-- Task description --
Return exactly these lines and no others: the one containing "TERMS AND CONDITIONS (635, 792)" and all that follow it to the end of the listing below.

-- Provided information --
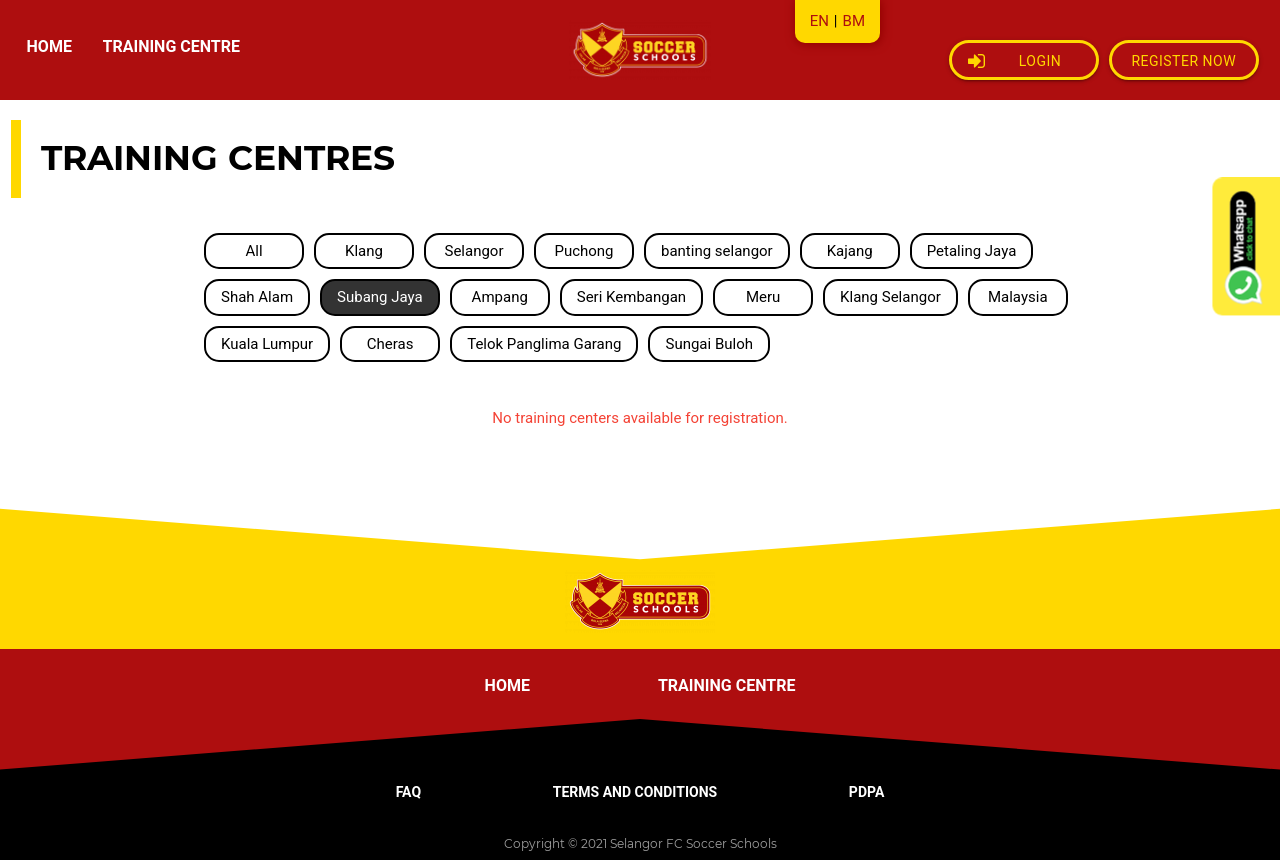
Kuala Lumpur (267, 344)
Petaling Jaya (972, 251)
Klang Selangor (890, 297)
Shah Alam (257, 297)
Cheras (390, 344)
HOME (49, 46)
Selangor (473, 251)
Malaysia (1018, 297)
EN (819, 21)
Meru (763, 297)
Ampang (500, 297)
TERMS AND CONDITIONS (635, 792)
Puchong (583, 251)
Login (1015, 61)
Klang (364, 251)
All (253, 251)
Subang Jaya (380, 297)
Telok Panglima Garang (544, 344)
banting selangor (717, 251)
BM (854, 21)
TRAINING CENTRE (171, 46)
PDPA (866, 792)
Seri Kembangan (631, 297)
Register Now (1183, 61)
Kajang (850, 251)
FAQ (408, 792)
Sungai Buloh (709, 344)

-- Reply --
TERMS AND CONDITIONS (635, 792)
Puchong (583, 251)
Login (1015, 61)
Klang (364, 251)
All (253, 251)
Subang Jaya (380, 297)
Telok Panglima Garang (544, 344)
banting selangor (717, 251)
BM (854, 21)
TRAINING CENTRE (171, 46)
PDPA (866, 792)
Seri Kembangan (631, 297)
Register Now (1183, 61)
Kajang (850, 251)
FAQ (408, 792)
Sungai Buloh (709, 344)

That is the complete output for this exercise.